GABA primes defense responses against Botrytis cinerea in tomato fruit by modulating ethylene and JA signaling pathways

Abstract

This research set out to investigate the potential action mechanism of γ-aminobutyric acid (GABA) in the control of Botrytis cinerea (B. cinerea) in tomato fruit. The findings confirmed that 10 mM GABA treatment effectively lowered the disease incidence and lesion diameter of tomato fruit caused by B. cinerea. Meanwhile, GABA treatment maintained lower electrical conductivity, color change index and lycopene content. GABA alone had little effect on most disease resistance indexes, but it triggered faster and stronger defense responses after B. cinerea infection. These responses included increases in total phenolics and flavonoids accumulation as well as the activities of chitinase (CHI), β-1,3-glucanase (GLU), phenylalanine ammonia lyase (PAL), polyphenol oxidase (PPO), and up-regulated expression of the pathogenesis-related genes (SlPR1, SlPR2a, SlPR2b, SlPR3a, SlPR3b and SlPR-STH2). Furthermore, GABA inhibited the expression of key synthesis genes of ethylene (SlACS2, SlACS4 and SlACO1) and the accumulation of a key metabolic intermediate 1-Aminocyclo-propane-l-carboxylic acid (ACC) in non-infected fruit, leading to a slight reduction in ethylene production.

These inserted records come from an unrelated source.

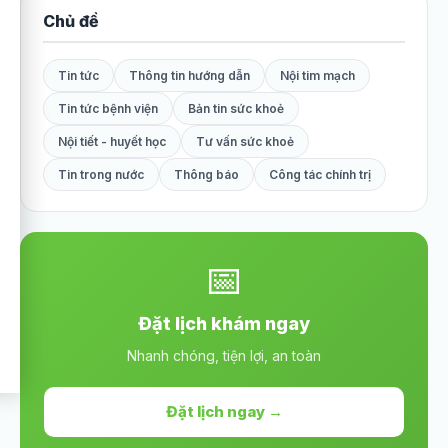
Chủ đề
Tin tức
Thông tin hướng dẫn
Nội tim mạch
Tin tức bệnh viện
Bản tin sức khoẻ
Nội tiết - huyết học
Tư vấn sức khoẻ
Tin trong nước
Thông báo
Công tác chính trị
📅
Đặt lịch khám ngay
Nhanh chóng, tiện lợi, an toàn
Đặt lịch ngay →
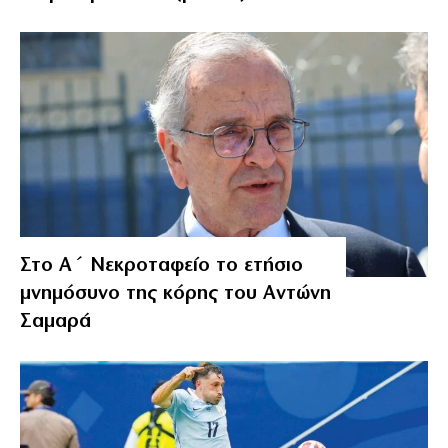
Στο Α΄ Νεκροταφείο το ετήσιο
μνημόσυνο της κόρης του Αντώνη
Σαμαρά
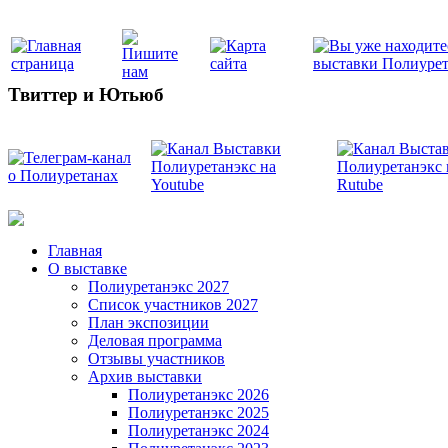
Твиттер и Ютьюб
Главная
О выставке
Полиуретанэкс 2027
Список участников 2027
План экспозиции
Деловая программа
Отзывы участников
Архив выставки
Полиуретанэкс 2026
Полиуретанэкс 2025
Полиуретанэкс 2024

However, it also reduced the ethylene burst carried on by B. cinerea infection at the early storage and restored the ethylene peak at the end of storage. Furthermore, GABA up-regulated the expression level of SlERF6 directly but induced the up-regulation of SlERF2, SlERF.A4, SlERF.B12, SlERF.C6 and SlERF.H9 in a primed manner. In addition, GABA pretreatment markedly enhanced jasmonic acid (JA) content by activating the transcription of JA biosynthetic genes (SlLoxD, SlAOC and SlOPR3), up-regulated the downstream receptor gene SlCOI1 and down-regulated the suppressor gene SlJAZ2. These results demonstrated that tomato fruit treated with GABA can efficiently enhance resistance against B. cinerea through defense priming, and ethylene and JA signaling pathways are involved in this process.